# Is it possible for men to change for the better after divorce?



## LovingHearts (Sep 3, 2012)

I have written in a couple other threads about the demise of my marriage. Here is a recap:

Husband and I are mid-30s with 2 children (5 yo daughter and 18 month son). He previously worked in IT, but lost his job due to tardiness a couple years ago when I was in a full-time masters program and pregnant. His excuse was that our then 2 year old was "difficult" to get ready for daycare and get to work on time. Considering he didn't have to be at work until 9:30, that was no excuse to me. Anyway, he was unemployed for 8 months, but found contract work. I then graduated and found a high paying job with which I could support the family for a few months with him staying home with our son at the time (he was only 6 months old and we wanted to wait until he was a year to put him in chlidcare if possible). He turned a year old in April and at that time, I quit my first job due to it being way too many hours and stress. I started another job, but took a huge pay cut. My husband was to start looking for jobs, but chose instead to focus on "fantasy baseball" and other nonsense. We do not have a marriage anymore. There is no intimacy, nothing, so he chose to focus his energy in something else. I get it. But he's not supporting his family. He is a "stay at home dad" yet I do everything like grocery shopping, cooking, cleaning, and giving baths in addition to working.To this day, he has not finished his resume to find a job. He is focused on playing fantasy sports.

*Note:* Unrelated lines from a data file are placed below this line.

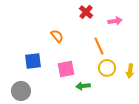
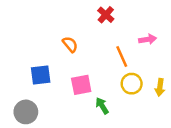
pink arrow: (115, 21) -> (148, 39), moved
green arrow: (83, 86) -> (102, 106), turned 64

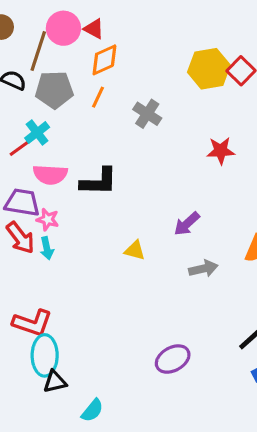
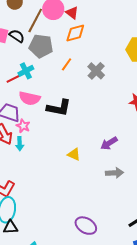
orange line: (98, 97) -> (67, 64), moved
purple ellipse: (173, 359) -> (86, 226), turned 50

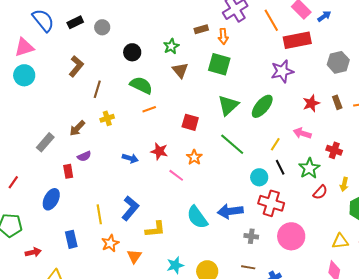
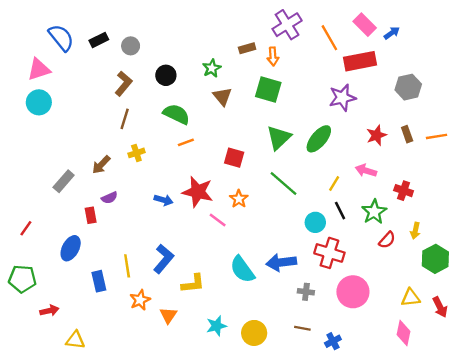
brown L-shape: (76, 66) -> (124, 84), moved
red star: (159, 151) -> (198, 192), size x1.5
blue rectangle: (71, 239) -> (99, 281), moved

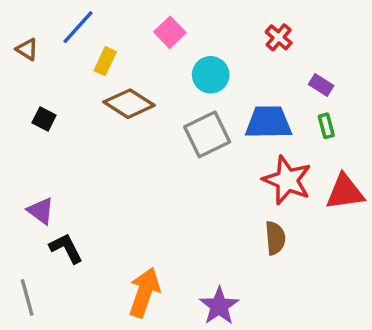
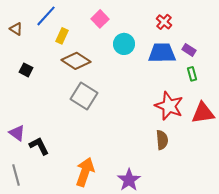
blue trapezoid: (268, 122) -> (162, 53), moved
gray square: (207, 134) -> (84, 96), moved, turned -32
purple triangle: (41, 211) -> (17, 133), moved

We have discussed divorce and he knows it's coming. He thinks I'm out for blood, but I believe he thinks that because he, himself, is highly passive aggressive. I don't have a passive aggressive bone in my body. What you see is what you get. So he's projecting on me. He thinks I want to "steal the kids" from him. I tried to talk to him the other day about how I want him to be a huge part of their lives and I think he softened a bit. I asked him if he would try to do this amicably and he said yes.

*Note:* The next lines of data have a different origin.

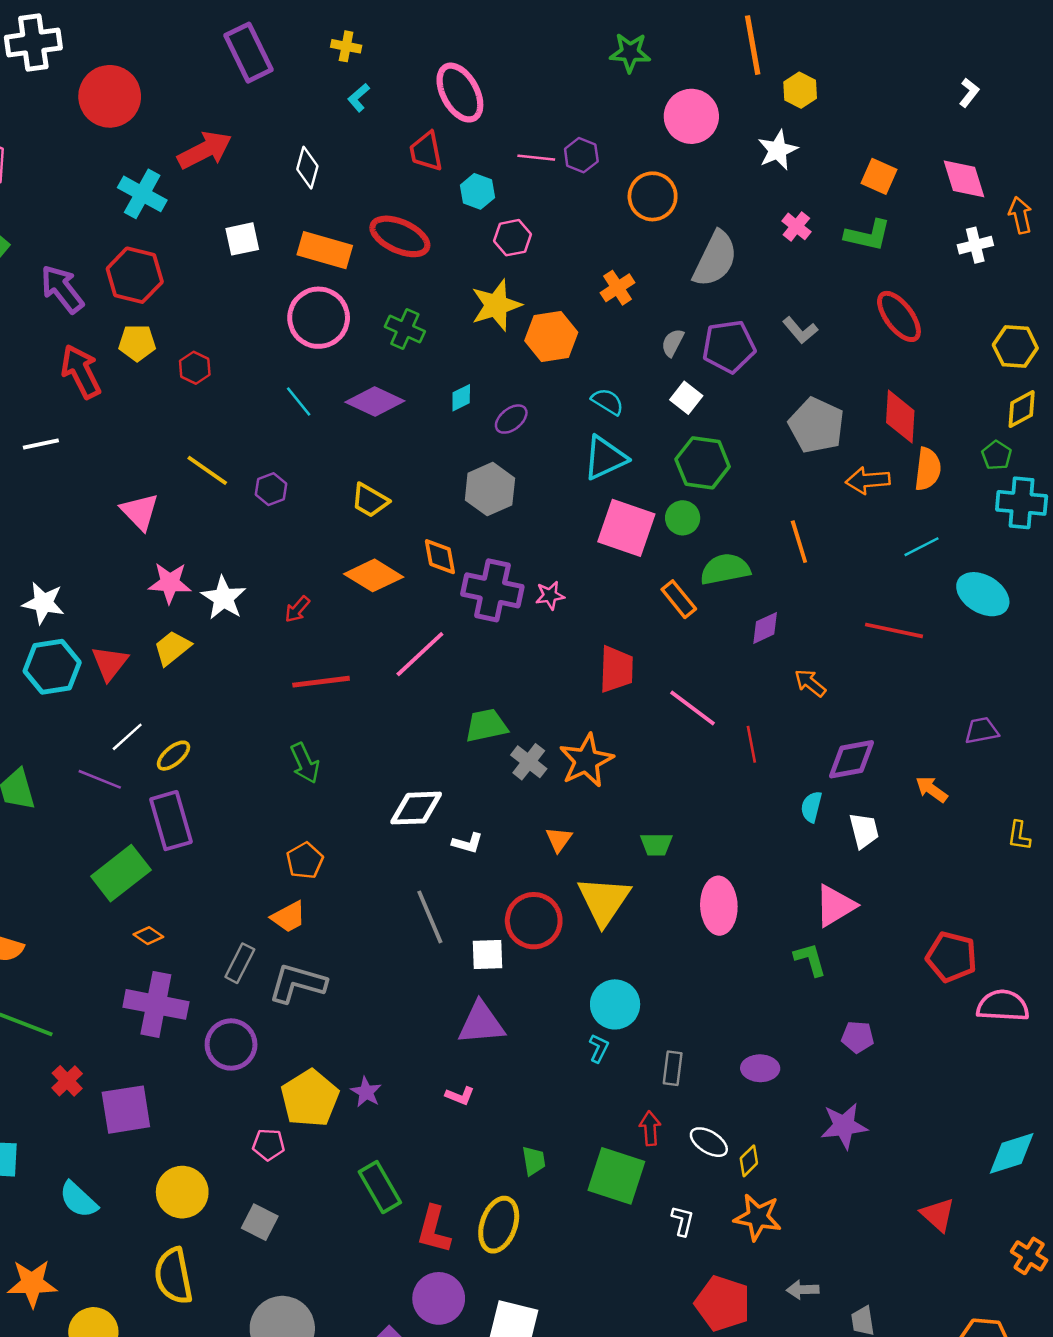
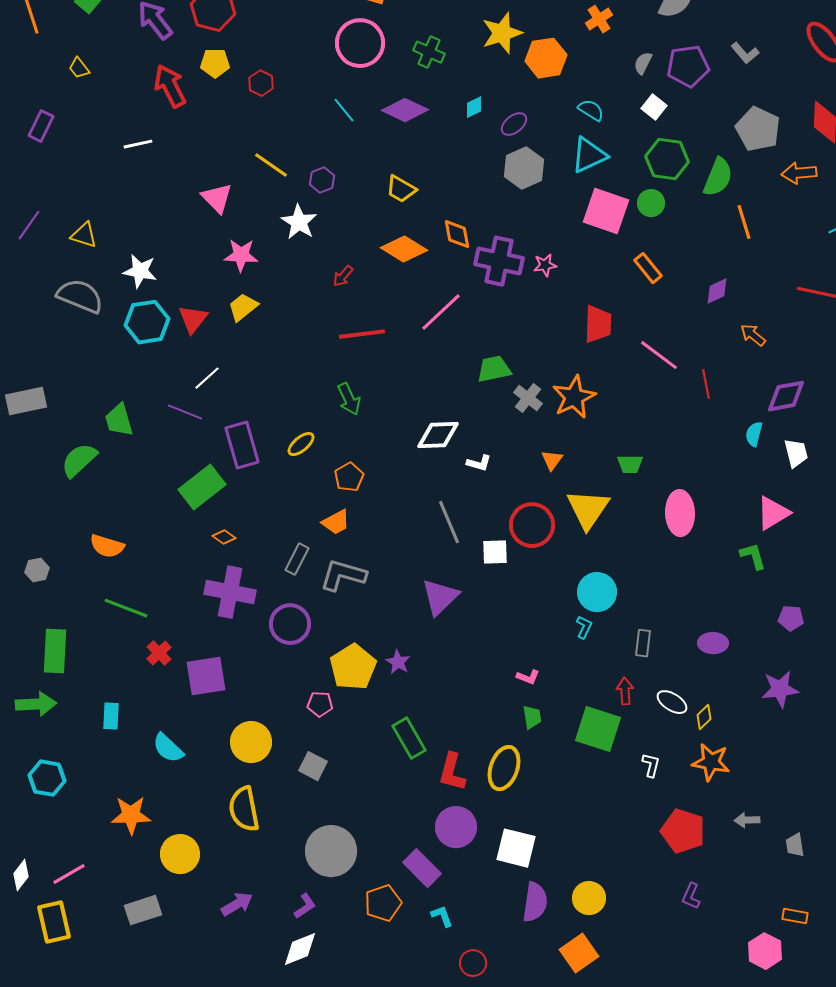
gray hexagon: (490, 489) -> (524, 168), moved
green semicircle: (725, 569) -> (718, 177), moved, turned 123
white star: (224, 598) -> (299, 222), moved
yellow ellipse: (173, 756) -> (301, 444), moved
purple triangle: (481, 1023) -> (440, 597), moved, turned -39
pink L-shape: (460, 1096) -> (528, 677), moved

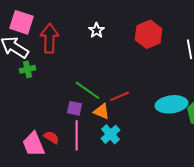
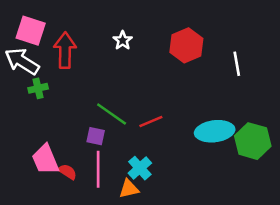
orange triangle: (102, 111) -> (129, 189), moved, turned -36
pink trapezoid: (34, 144) -> (45, 159), moved

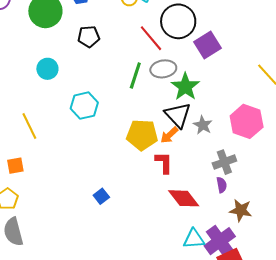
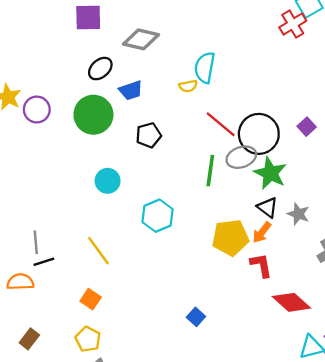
black circle: (178, 21) -> (259, 134), moved
purple square: (208, 45) -> (307, 127), moved, size x0.6
black triangle: (178, 115) -> (267, 207), size x0.7
orange square: (15, 166) -> (91, 299), turned -36

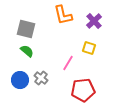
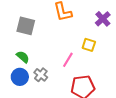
purple cross: (94, 21) -> (103, 19), moved
green semicircle: (27, 51) -> (23, 57), moved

Here's the deal: I work 4-10 hour shifts, 7a-5p. I was hoping he'd agree to getting them off to school/daycare in the mornings once we separate. I believe he'll be a better father once we're apart. We are genuinely miserable living with each other. My attorney said "There's no way he's going to step up and get to your place early enough to watch them in the morning without making you late. He showed in the past he couldn't get to work on time." I am assuming she's right. I was just hoping he'd like to be the one to get them off to school a couple days a week at least so he could spend more time with them as we both agree it's better for them to be with me most evenings. Maybe I'm just overly optimistic.

Overall, when we do divorce, is it likely he'll step up and take responsibility as he should? Or will I still end up doing it all? Obviously you all don't know him, but I tried to give you an idea of what's going on.

Thanks in advance.


----------



## Sbrown (Jul 29, 2012)

A chance, but a very very tiny slim chance, but if the threat of d hasn't motivated him, I doubt the actual d will.
_Posted via Mobile Device_


----------



## LongWalk (Apr 4, 2013)

He hasn't hit bottom yet. Besides fantasy baseball, he probably is a Internet porn addict.

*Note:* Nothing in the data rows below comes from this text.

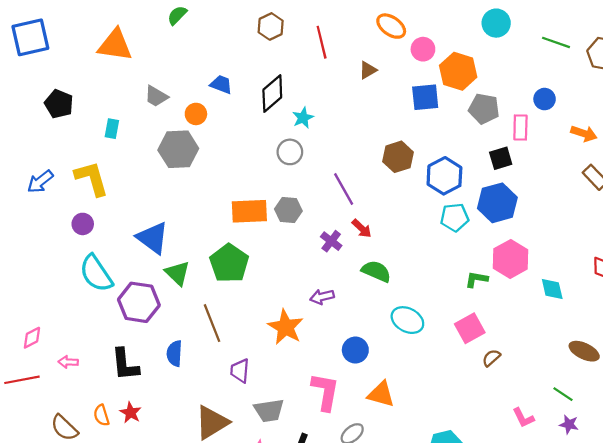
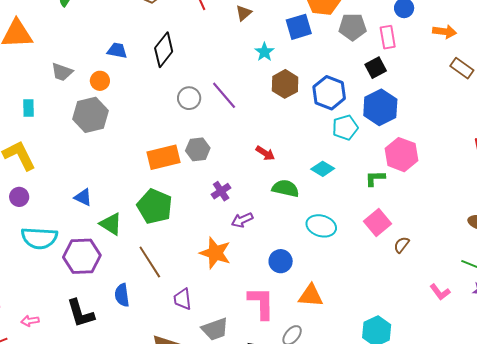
cyan star: (303, 118) -> (264, 52), moved
purple line: (344, 189) -> (224, 95), moved
blue triangle: (153, 238) -> (83, 197), size x0.6
purple cross: (331, 241) -> (221, 191), moved, turned 30
cyan semicircle: (96, 273) -> (39, 238), turned -42
cyan diamond: (552, 289) -> (323, 169), moved, turned -35

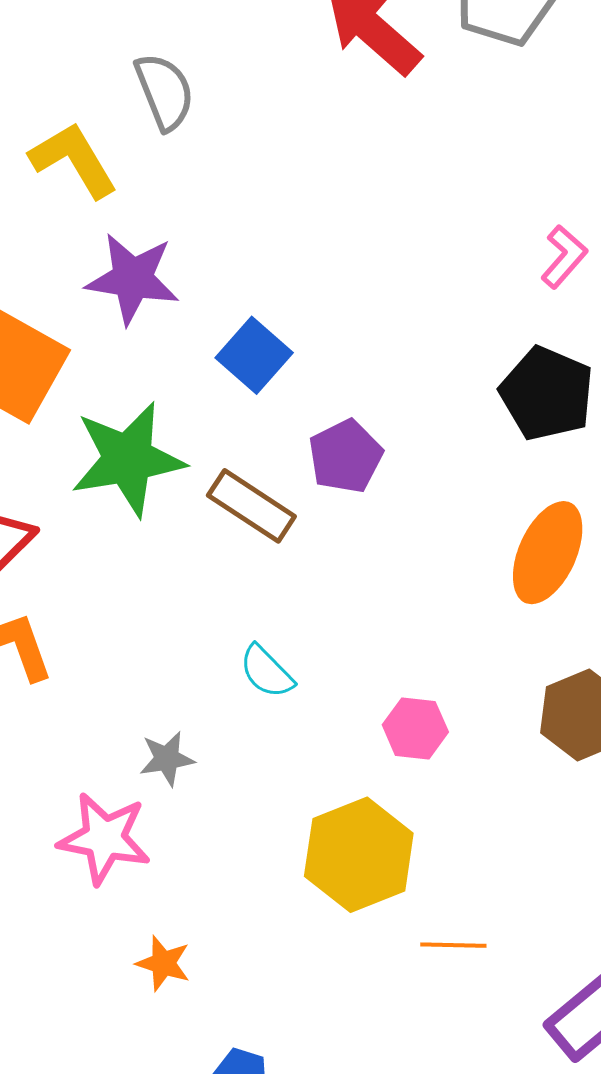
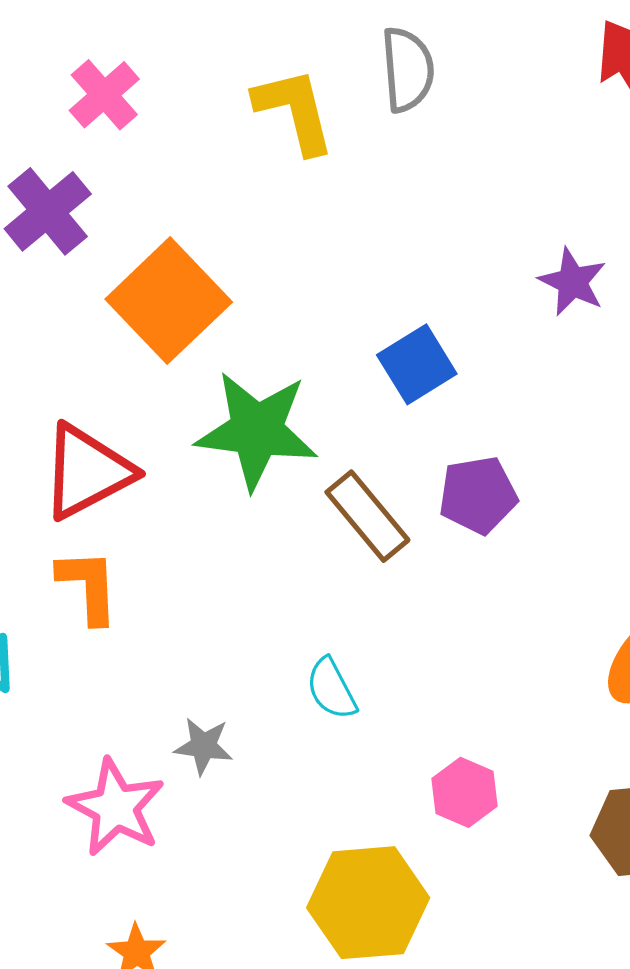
purple star: (133, 279) -> (573, 282), moved, size x0.7

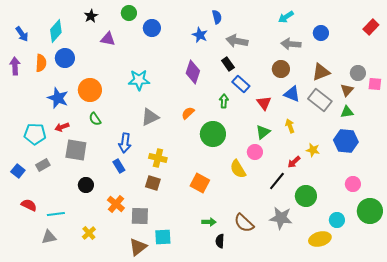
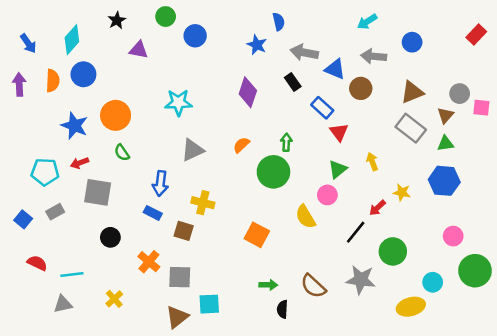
blue rectangle: (241, 84) -> (322, 108), moved
blue triangle: (292, 94) -> (335, 69), moved
green arrow: (224, 101) -> (286, 142), moved
blue rectangle: (119, 166) -> (153, 213), turned -32
brown square: (153, 183) -> (184, 231), moved

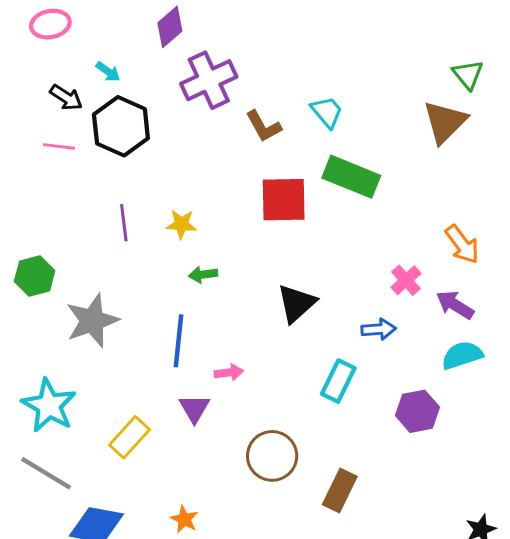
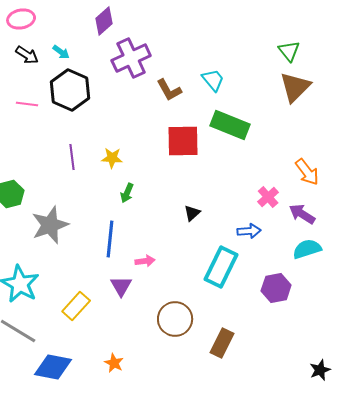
green triangle: (468, 74) -> (289, 51), moved
black arrow: (66, 97) -> (27, 55), moved
green arrow: (203, 275) -> (127, 193), turned -60
black triangle: (297, 303) -> (192, 213), size x0.6
cyan rectangle: (338, 381) -> (221, 267), size x1.4

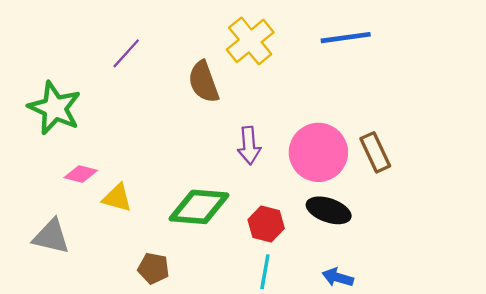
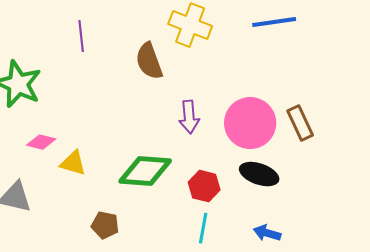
yellow cross: (250, 41) -> (190, 25), turned -30
purple line: (126, 53) -> (81, 36), turned -48

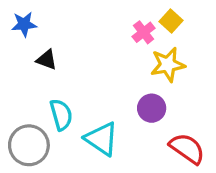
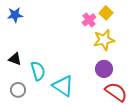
black triangle: (47, 60) -> (15, 59), moved
purple circle: (152, 108) -> (104, 69), moved
gray circle: (29, 145) -> (18, 90), size x0.6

_Posted via *Topify* using iPhone/iPad_


----------



## wtf2012 (Oct 22, 2012)

LovingHearts said:


> I have written in a couple other threads about the demise of my marriage. Here is a recap:
> 
> Husband and I are mid-30s with 2 children (5 yo daughter and 18 month son). He previously worked in IT, but lost his job due to tardiness a couple years ago when I was in a full-time masters program and pregnant. His excuse was that our then 2 year old was "difficult" to get ready for daycare and get to work on time. Considering he didn't have to be at work until 9:30, that was no excuse to me. Anyway, he was unemployed for 8 months, but found contract work. I then graduated and found a high paying job with which I could support the family for a few months with him staying home with our son at the time (he was only 6 months old and we wanted to wait until he was a year to put him in chlidcare if possible). He turned a year old in April and at that time, I quit my first job due to it being way too many hours and stress. I started another job, but took a huge pay cut. My husband was to start looking for jobs, but chose instead to focus on "fantasy baseball" and other nonsense. We do not have a marriage anymore. There is no intimacy, nothing, so he chose to focus his energy in something else. I get it. But he's not supporting his family. He is a "stay at home dad" yet I do everything like grocery shopping, cooking, cleaning, and giving baths in addition to working.To this day, he has not finished his resume to find a job. He is focused on playing fantasy sports.
> 
> ...


I just wanted to point that as the breadwinner, you are assuming (or hoping) that the kids will stay with you and he will come over in the am and pm and be the nanny so you can work. 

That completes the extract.